## WHAT TO WORK ON
Output every line of the entries from the line containing "Dodatočné parametre" through the last, exactly, with no other content.

(Stored data entries)
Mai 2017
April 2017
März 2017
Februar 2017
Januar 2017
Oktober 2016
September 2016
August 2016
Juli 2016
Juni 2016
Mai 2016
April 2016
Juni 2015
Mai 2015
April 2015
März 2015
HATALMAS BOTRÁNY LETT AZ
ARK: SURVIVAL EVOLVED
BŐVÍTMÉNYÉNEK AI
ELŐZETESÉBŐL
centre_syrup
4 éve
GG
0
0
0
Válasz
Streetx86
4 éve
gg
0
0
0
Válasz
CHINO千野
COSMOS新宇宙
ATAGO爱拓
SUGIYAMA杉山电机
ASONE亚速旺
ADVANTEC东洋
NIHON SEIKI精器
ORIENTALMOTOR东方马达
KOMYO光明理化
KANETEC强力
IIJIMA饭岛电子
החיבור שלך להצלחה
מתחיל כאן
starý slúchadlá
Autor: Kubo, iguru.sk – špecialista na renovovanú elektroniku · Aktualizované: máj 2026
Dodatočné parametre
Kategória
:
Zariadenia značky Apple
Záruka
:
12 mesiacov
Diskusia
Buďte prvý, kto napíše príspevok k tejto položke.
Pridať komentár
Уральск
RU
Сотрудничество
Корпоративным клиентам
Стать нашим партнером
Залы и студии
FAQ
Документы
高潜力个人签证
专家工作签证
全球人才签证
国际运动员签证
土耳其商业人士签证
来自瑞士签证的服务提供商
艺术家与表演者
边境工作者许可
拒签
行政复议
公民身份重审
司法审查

## RESPONSE TO THE EXERCISE
Dodatočné parametre
Kategória
:
Zariadenia značky Apple
Záruka
:
12 mesiacov
Diskusia
Buďte prvý, kto napíše príspevok k tejto položke.
Pridať komentár
Уральск
RU
Сотрудничество
Корпоративным клиентам
Стать нашим партнером
Залы и студии
FAQ
Документы
高潜力个人签证
专家工作签证
全球人才签证
国际运动员签证
土耳其商业人士签证
来自瑞士签证的服务提供商
艺术家与表演者
边境工作者许可
拒签
行政复议
公民身份重审
司法审查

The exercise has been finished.